What that means is you should ideally split this work into smaller parts. For example:

  1. Add the pure Rust code/crate
  2. Add the Python Rust code/crate
  3. Build system / module policy changes

I'm not sure of the order of things though. Since this is the first Rust extension, it's not clear what needs to be implemented in what order. I'm fine looking at a large commit if things are too tightly coupled to separate. But you should strive to make smaller commits.

Ivzhh added a comment.Feb 6 2018, 9:53 PM

Thank you @indygreg for your detailed explanation!

I understand the process now, and I will go back reading the developer's guide thoroughly again. I will try my best to provide a relatively clean stack of patches.

Thank you for you time!

I agree with the splitting comments :) In fact there might already be a base85 crate which can be used: https://docs.rs/zero85. Either way I'll hold off on the review, feel free to ping me when you are ready for me to take a look.

What would be the advantage of taking this? Since we already have the C implementation, it's not likely to gain us any performance. On the other hand, it might make a good test case for integrating Rust and Python, finding the right API boundaries and experimenting with different approaches, precisely because we already have a C implementation. @indygreg @durin42 what are your thoughts about it?

Ivzhh added a comment.Feb 8 2018, 1:12 AM

As the author of this patch, actually I have the same concern. I started to translate base85 as baby steps to find a way of integrating rust and cpython, on my side, Today I modify setup.py, policy.py and makefile to run hg's test suit with the new base85. For myself, it is only proof of concept.

Maybe I should take another way: translate more python modules into CFFI-style, and let CFFI call rust implementation. And gradually change more implementations of python modules with corresponding cffi-style, while keep the python interface the same. My own hope is the rust routines will be able to call each other and eventually run some basic tasks without calling python part. And the rust still lazily provides info to python interface for extensions etc.

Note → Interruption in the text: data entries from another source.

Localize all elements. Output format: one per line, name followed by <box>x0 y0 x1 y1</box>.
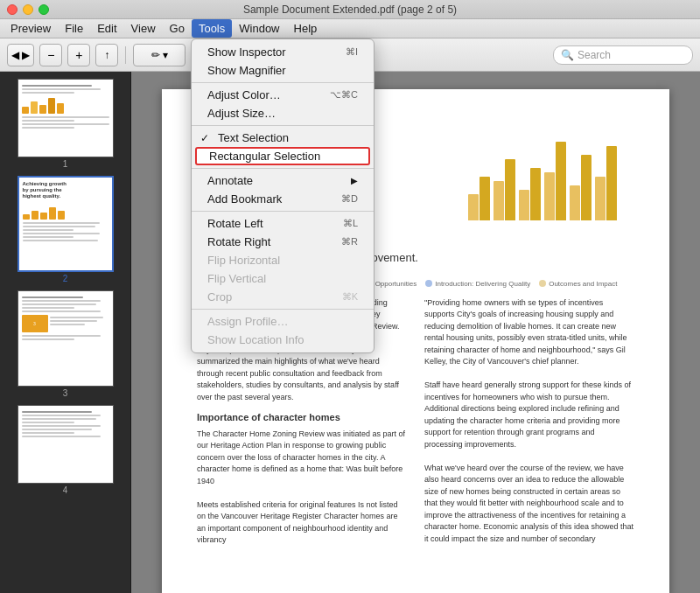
add-bookmark-label: Add Bookmark <box>207 192 282 206</box>
col1-para3: The Character Home Zoning Review was ini… <box>197 429 407 488</box>
search-icon: 🔍 <box>561 49 574 61</box>
tools-dropdown-menu: Show Inspector ⌘I Show Magnifier Adjust … <box>191 38 374 353</box>
pdf-column-right: "Providing home owners with se types of … <box>424 297 634 547</box>
show-inspector-label: Show Inspector <box>207 45 286 59</box>
menu-help[interactable]: Help <box>287 19 325 38</box>
annotate-label: Annotate <box>207 174 253 187</box>
menu-rotate-right[interactable]: Rotate Right ⌘R <box>192 233 374 251</box>
menu-sep-3 <box>192 168 374 169</box>
crop-shortcut: ⌘K <box>342 291 358 303</box>
menu-sep-1 <box>192 82 374 83</box>
col1-para4: Meets established criteria for original … <box>197 499 407 547</box>
menu-text-selection[interactable]: ✓ Text Selection <box>192 129 374 147</box>
col2-para3: What we've heard over the course of the … <box>424 463 634 546</box>
thumb-image-2: Achieving growthby pursuing thehighest q… <box>18 176 114 272</box>
page-thumbnail-1[interactable]: 1 <box>18 79 114 169</box>
rectangular-selection-label: Rectangular Selection <box>209 150 320 163</box>
menu-view[interactable]: View <box>124 19 163 38</box>
rotate-left-label: Rotate Left <box>207 217 263 230</box>
menu-rotate-left[interactable]: Rotate Left ⌘L <box>192 214 374 233</box>
crop-label: Crop <box>207 290 232 303</box>
menu-show-magnifier[interactable]: Show Magnifier <box>192 61 374 80</box>
menu-sep-2 <box>192 125 374 126</box>
menu-go[interactable]: Go <box>163 19 192 38</box>
rotate-left-shortcut: ⌘L <box>343 218 358 229</box>
thumb-image-1 <box>18 79 114 157</box>
page-number-1: 1 <box>63 159 68 169</box>
flip-vertical-label: Flip Vertical <box>207 272 266 285</box>
annotate-arrow: ▶ <box>351 176 358 185</box>
title-bar: Sample Document Extended.pdf (page 2 of … <box>0 0 700 19</box>
section-label-4: Outcomes and Impact <box>549 279 617 289</box>
nav-back-forward-button[interactable]: ◀ ▶ <box>7 44 34 66</box>
section-label-3: Introduction: Delivering Quality <box>435 279 530 289</box>
page-thumbnail-2[interactable]: Achieving growthby pursuing thehighest q… <box>18 176 114 283</box>
menu-rectangular-selection[interactable]: Rectangular Selection <box>195 147 370 165</box>
menu-tools[interactable]: Tools <box>192 19 232 38</box>
adjust-color-shortcut: ⌥⌘C <box>330 89 358 101</box>
page-thumbnail-3[interactable]: 3 3 <box>18 290 114 398</box>
thumb-image-4 <box>18 405 114 484</box>
show-location-label: Show Location Info <box>207 333 304 346</box>
col1-h3: Importance of character homes <box>197 410 407 425</box>
close-button[interactable] <box>7 4 18 15</box>
search-placeholder: Search <box>578 49 611 61</box>
menu-adjust-size[interactable]: Adjust Size… <box>192 104 374 122</box>
show-magnifier-label: Show Magnifier <box>207 64 286 77</box>
menu-show-location: Show Location Info <box>192 331 374 349</box>
maximize-button[interactable] <box>38 4 49 15</box>
minimize-button[interactable] <box>23 4 33 15</box>
text-selection-label: Text Selection <box>218 131 289 144</box>
rotate-right-shortcut: ⌘R <box>341 236 358 248</box>
page-number-3: 3 <box>63 388 68 398</box>
assign-profile-label: Assign Profile… <box>207 315 288 328</box>
menu-show-inspector[interactable]: Show Inspector ⌘I <box>192 43 374 61</box>
pdf-chart <box>468 115 643 220</box>
toolbar-separator-1 <box>125 46 126 64</box>
menu-crop: Crop ⌘K <box>192 288 374 306</box>
menu-flip-horizontal: Flip Horizontal <box>192 251 374 269</box>
menu-sep-4 <box>192 211 374 212</box>
rotate-right-label: Rotate Right <box>207 235 270 248</box>
menu-bar: Preview File Edit View Go Tools Window H… <box>0 19 700 38</box>
page-number-2: 2 <box>63 274 68 283</box>
adjust-color-label: Adjust Color… <box>207 88 281 101</box>
menu-flip-vertical: Flip Vertical <box>192 269 374 288</box>
thumb-image-3: 3 <box>18 290 114 387</box>
menu-assign-profile: Assign Profile… <box>192 312 374 331</box>
col1-para2: City staff provided an update to Council… <box>197 345 407 404</box>
menu-annotate[interactable]: Annotate ▶ <box>192 171 374 190</box>
menu-edit[interactable]: Edit <box>90 19 123 38</box>
fit-page-button[interactable]: ↑ <box>95 44 118 66</box>
page-number-4: 4 <box>63 485 68 495</box>
show-inspector-shortcut: ⌘I <box>346 46 358 58</box>
traffic-lights <box>7 4 49 15</box>
markup-button[interactable]: ✏ ▾ <box>133 44 186 66</box>
page-thumbnail-4[interactable]: 4 <box>18 405 114 495</box>
menu-sep-5 <box>192 309 374 310</box>
window-title: Sample Document Extended.pdf (page 2 of … <box>243 3 457 16</box>
menu-adjust-color[interactable]: Adjust Color… ⌥⌘C <box>192 86 374 104</box>
zoom-in-button[interactable]: + <box>67 44 90 66</box>
text-selection-check: ✓ <box>200 132 209 144</box>
col2-intro: "Providing home owners with se types of … <box>424 297 634 368</box>
menu-file[interactable]: File <box>58 19 90 38</box>
search-bar[interactable]: 🔍 Search <box>553 45 693 65</box>
zoom-out-button[interactable]: − <box>39 44 62 66</box>
flip-horizontal-label: Flip Horizontal <box>207 254 280 267</box>
add-bookmark-shortcut: ⌘D <box>341 193 358 205</box>
sidebar: 1 Achieving growthby pursuing thehighest… <box>0 72 131 593</box>
menu-add-bookmark[interactable]: Add Bookmark ⌘D <box>192 190 374 208</box>
col2-para2: Staff have heard generally strong suppor… <box>424 380 634 450</box>
adjust-size-label: Adjust Size… <box>207 107 276 120</box>
menu-window[interactable]: Window <box>232 19 286 38</box>
menu-preview[interactable]: Preview <box>4 19 58 38</box>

I am exploring this way now, and hope the findings will be useful for community to make decision.

Thank you all for the comments!

To be honest, we're not yet sure what we'll decide for the Python -> Rust bridge. The problem is summarized in the Rust <=> Python Interop section on https://www.mercurial-scm.org/wiki/OxidationPlan.

I suspect at some level we'll need a CPython extension for CPython for performance reasons (especially for high volume function calls). PyPy obviously uses CFFI. I think the ideal outcome is we can write Rust that exposes a C API and use CFFI natively on PyPy and something like cbindgen + Milksnake to auto-generate a CPython extension that acts as a wrapper around the C API exposed by Rust. I'm not sure if anyone has invented this exact wheel yet. If not, it's probably faster to use rust-cpython. Maybe several months from now we have enough Rust and maintaining rust-cpython is painful enough that we pursue the auto-generated CPython extension route.

What I'm trying to say is you have a green field to explore! But at this juncture, perfect is the enemy of done. We'll be happy with any forward progress, even failed experiments.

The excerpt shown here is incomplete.